2.Give yourself space to choose again and again. When you find yourself in a situation that you are experiencing a dilemma between what you want to do and what you have to do. Allow yourself to choose for the thing you want to do. In a world where we expect so much of ourselvels it feels like a real gift when you allow yourself to choose again and again. There is always a new situation. There is always a choice. Give yourself the freedom of being able to choose for the things that make you happy.

3.Disconnect yourself from anything close to technology; phone, internet, tv etc! Studies show that extroverts and introverts alike get a mood boost from connecting with other people. The flipside of being involved all the time is that it makes you tired. Acknowledge the fact that you want some piece and quiteness once in a while and pick up a book, go dancing or bake a nice cake!

4.Communicate how you feel. As I told you before, I felt bad today. Once I had done some of my to-do list I thought ‘aaaahhh, it would feel so good to tell someone about how I really feel. People always think that as a lifecoach you are never to feel unstable or undecisive. Well, to be honest, as a human being like you I also go through this fases once in a while and then I need someone else to give me some positive impulses. Today my sister gave me several positive impulses. She immediately sent a link to a interesting website and motivated me by sharing a picture of a delicious cake.

5.Dress yourself nicely. Research shows that how we act depends on how we feel, but it also works the otherway around. In fact, we often feel because of the way we act. As improbable as this sounds, it really works. When you notice that you are not really in the mood to do things, don not stay in your pyjamas all day, but dress yourself nicely, create new combinations and be prepared for another day of work, party or other celebration.

6. Take time to buy presents. In Holland the month December is full of giving and receiving presents, because of Sint Nicolaas and off course Christmas. When you also have birthdays coming up this and next month then you definitely need someone who buys all the presents, but with this Happy Booster I would like to tip you on taking time to buy presents, because the receiver will feel how much time you have spent on the present. Giving a present is actually showing your beloved ones how well you know them and the smile that appears on their faces with the first glimpse on the present is priceless.

7. Talk to someone you haven’t spoken for a long time. Some friendships go and some friendships stay. Tomorrow I will have dinner with someone who I consider a dear friend of mine, but due to certain situations we didn’t have contact for a while. I believe that situations pass and the feelings of friendship stay. If we will be close friends in the future time will tell, but I know that I will enjoy my time with her tomorrow.
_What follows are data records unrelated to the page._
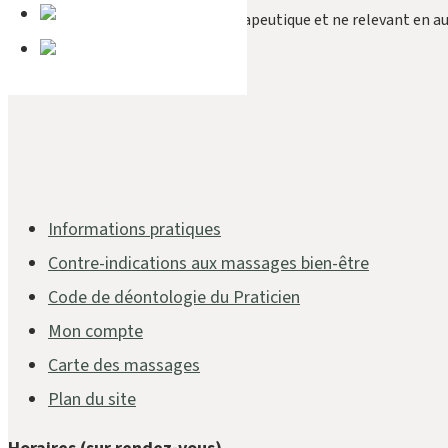
Massages bien-être à but non thérapeutique et ne relevant en au
Paiement sécurisé
Informations pratiques
Contre-indications aux massages bien-être
Code de déontologie du Praticien
Mon compte
Carte des massages
Plan du site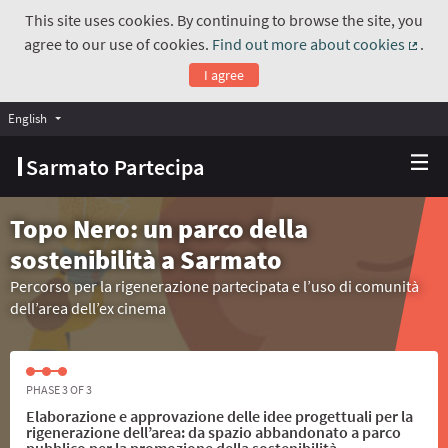
This site uses cookies. By continuing to browse the site, you
agree to our use of cookies.
Find out more about cookies
.
(Exte
I agree
English
Choose language
Scegli la lingua
Sarmato Partecipa
Topo Nero: un parco della
sostenibilità a Sarmato
Percorso per la rigenerazione partecipata e l’uso di comunità
dell’area dell’ex cinema
PHASE 3 OF 3
Elaborazione e approvazione delle idee progettuali per la
rigenerazione dell’area: da spazio abbandonato a parco
pubblico per la promozione della sostenibilità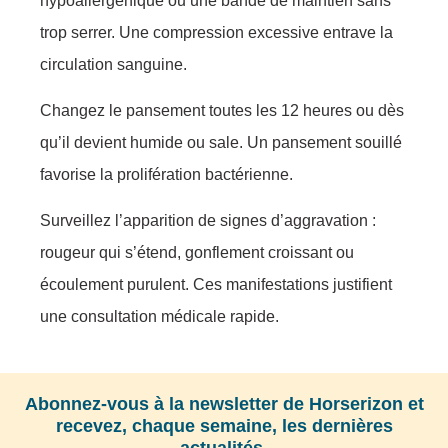
hypoallergénique ou une bande de maintien sans
trop serrer. Une compression excessive entrave la
circulation sanguine.
Changez le pansement toutes les 12 heures ou dès
qu’il devient humide ou sale. Un pansement souillé
favorise la prolifération bactérienne.
Surveillez l’apparition de signes d’aggravation :
rougeur qui s’étend, gonflement croissant ou
écoulement purulent. Ces manifestations justifient
une consultation médicale rapide.
Abonnez-vous à la newsletter de Horserizon et
recevez, chaque semaine, les dernières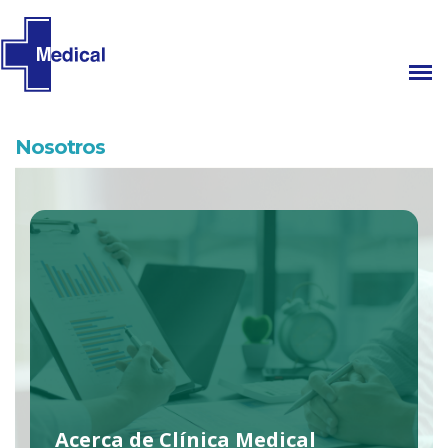
Nosotros
Acerca de Clínica Medical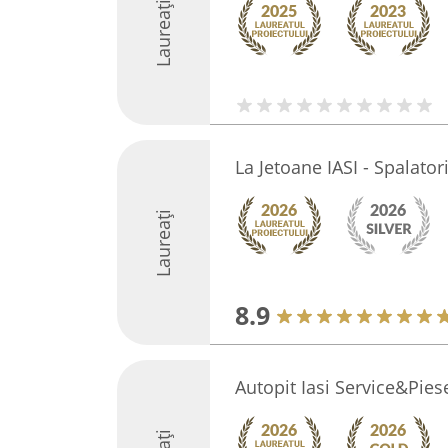
Laureați
La Jetoane IASI - Spalator
Laureați
8.9
Autopit Iasi Service&Pies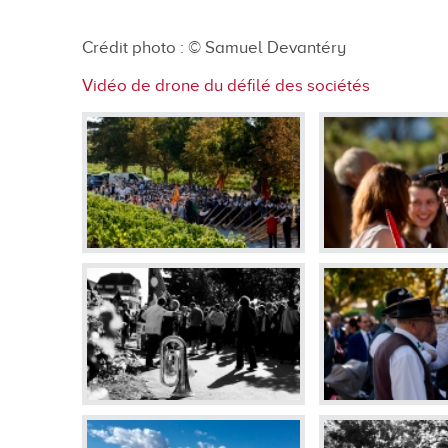
En images
Crédit photo :
© Samuel Devantéry
Médias
Vidéo de drone du défilé des sociétés
Tourisme et patrimoi
Tourisme
Oenotourisme
Patrimoine
Restauration et hébergement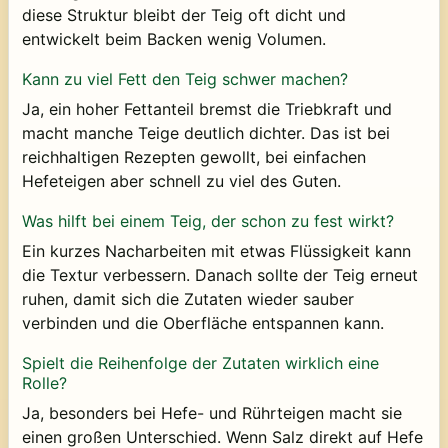
diese Struktur bleibt der Teig oft dicht und
entwickelt beim Backen wenig Volumen.
Kann zu viel Fett den Teig schwer machen?
Ja, ein hoher Fettanteil bremst die Triebkraft und
macht manche Teige deutlich dichter. Das ist bei
reichhaltigen Rezepten gewollt, bei einfachen
Hefeteigen aber schnell zu viel des Guten.
Was hilft bei einem Teig, der schon zu fest wirkt?
Ein kurzes Nacharbeiten mit etwas Flüssigkeit kann
die Textur verbessern. Danach sollte der Teig erneut
ruhen, damit sich die Zutaten wieder sauber
verbinden und die Oberfläche entspannen kann.
Spielt die Reihenfolge der Zutaten wirklich eine
Rolle?
Ja, besonders bei Hefe- und Rührteigen macht sie
einen großen Unterschied. Wenn Salz direkt auf Hefe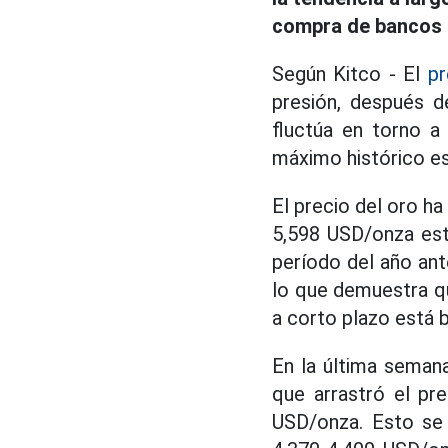
compra de bancos 
Según Kitco - El
pr
presión, después d
fluctúa en torno a
máximo histórico es
El precio del oro h
5,598 USD/onza est
período del año ant
lo que demuestra qu
a corto plazo está 
En la última semana
que arrastró el pr
USD/onza. Esto se 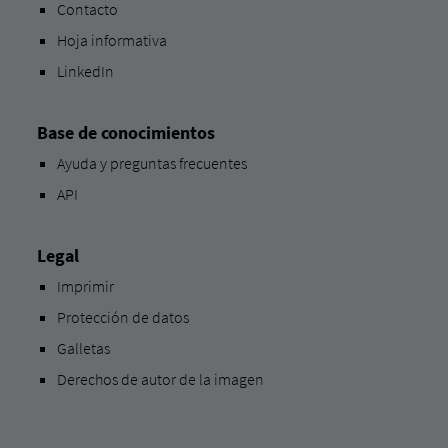
Contacto
Hoja informativa
LinkedIn
Base de conocimientos
Ayuda y preguntas frecuentes
API
Legal
Imprimir
Protección de datos
Galletas
Derechos de autor de la imagen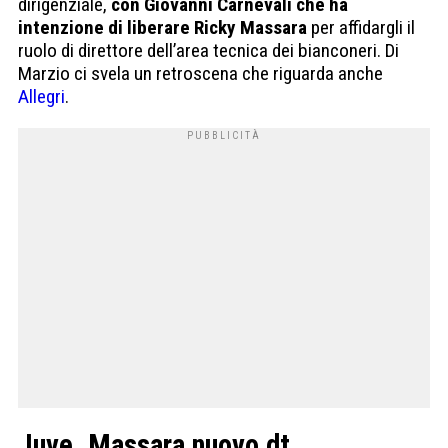
dirigenziale,
con Giovanni Carnevali che ha
intenzione di liberare Ricky Massara
per affidargli il
ruolo di direttore dell’area tecnica dei bianconeri. Di
Marzio ci svela un retroscena che riguarda anche
Allegri
.
Juve, Massara nuovo dt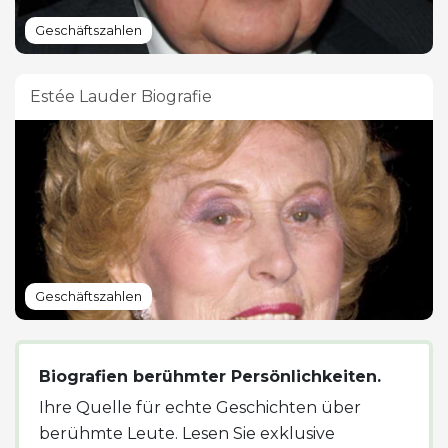
Geschäftszahlen
Estée Lauder Biografie
Geschäftszahlen
Biografien berühmter Persönlichkeiten.
Ihre Quelle für echte Geschichten über
berühmte Leute. Lesen Sie exklusive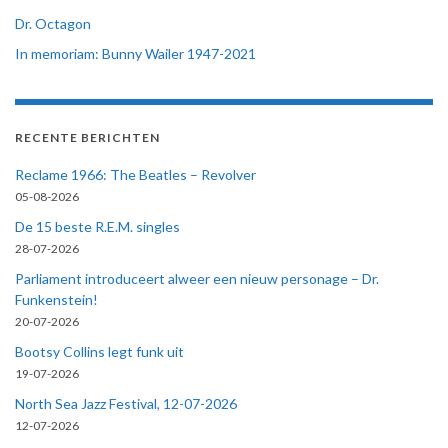
Dr. Octagon
In memoriam: Bunny Wailer 1947-2021
RECENTE BERICHTEN
Reclame 1966: The Beatles – Revolver
05-08-2026
De 15 beste R.E.M. singles
28-07-2026
Parliament introduceert alweer een nieuw personage – Dr.
Funkenstein!
20-07-2026
Bootsy Collins legt funk uit
19-07-2026
North Sea Jazz Festival, 12-07-2026
12-07-2026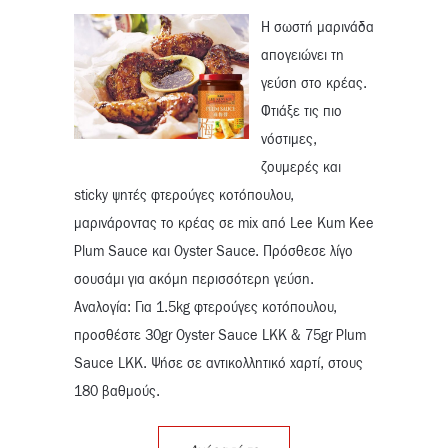
Η σωστή μαρινάδα
απογειώνει τη
γεύση στο κρέας.
Φτιάξε τις πιο
νόστιμες,
ζουμερές και
sticky ψητές φτερούγες κοτόπουλου,
μαρινάροντας το κρέας σε mix από Lee Kum Kee
Plum Sauce και Oyster Sauce. Πρόσθεσε λίγο
σουσάμι για ακόμη περισσότερη γεύση.
Αναλογία: Για 1.5kg φτερούγες κοτόπουλου,
προσθέστε 30gr Oyster Sauce LKK & 75gr Plum
Sauce LKK. Ψήσε σε αντικολλητικό χαρτί, στους
180 βαθμούς.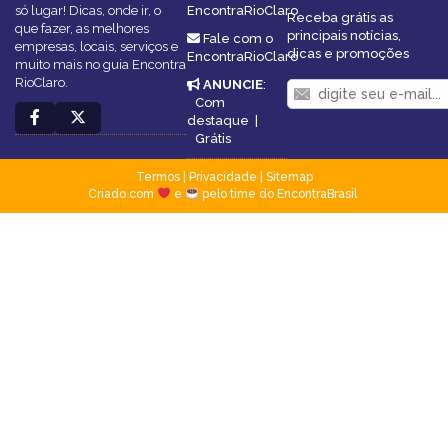
só lugar! Dicas, onde ir, o
EncontraRioClaro
Receba grátis as
que fazer, as melhores
principais notícias,
Fale com o
empresas, locais, serviços e
dicas e promoções
EncontraRioClaro
muito mais no guia Encontra
RioClaro.
ANUNCIE
:
Com
destaque
|
Grátis
Termos
|
Privacidade
|
Sitemap
Criado com
e
pelo time do EncontraBrasil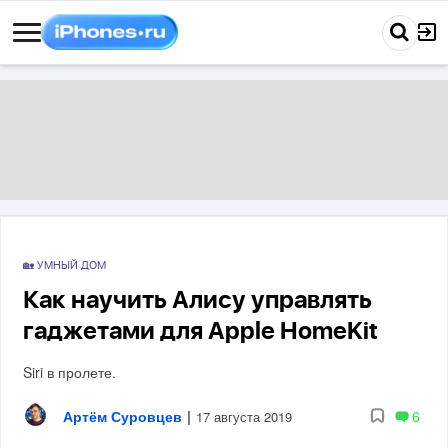
🏡 УМНЫЙ ДОМ
Как научить Алису управлять
гаджетами для Apple HomeKit
Siri в пролете.
Артём Суровцев
|
6
17 августа 2019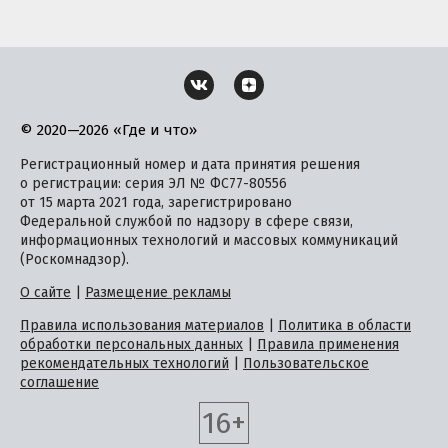
© 2020—2026 «Где и что»
Регистрационный номер и дата принятия решения
о регистрации: серия ЭЛ № ФС77-80556
от 15 марта 2021 года, зарегистрировано
Федеральной службой по надзору в сфере связи,
информационных технологий и массовых коммуникаций
(Роскомнадзор).
О сайте
|
Размещение рекламы
Правила использования материалов
|
Политика в области
обработки персональных данных
|
Правила применения
рекомендательных технологий
|
Пользовательское
соглашение
16+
8. Your lucky number! Eight is actually my lucky number!! What is yours? Since 8 is the lucky number of the whole nation of China I can proudly say that I have a lot of back -up. The more people think positively about something the more it will bring you. The Happy Booster tip I would like to give you is to focus on positive things in your life. This will indeed make you happyyyyy immediately. Think of the things for which you are grateful of and focus on these great experiences, people and so on!

With these 8 Happy Boosters, I hope I inspired you to do what you want and make yourself and others happy by just being YOU!!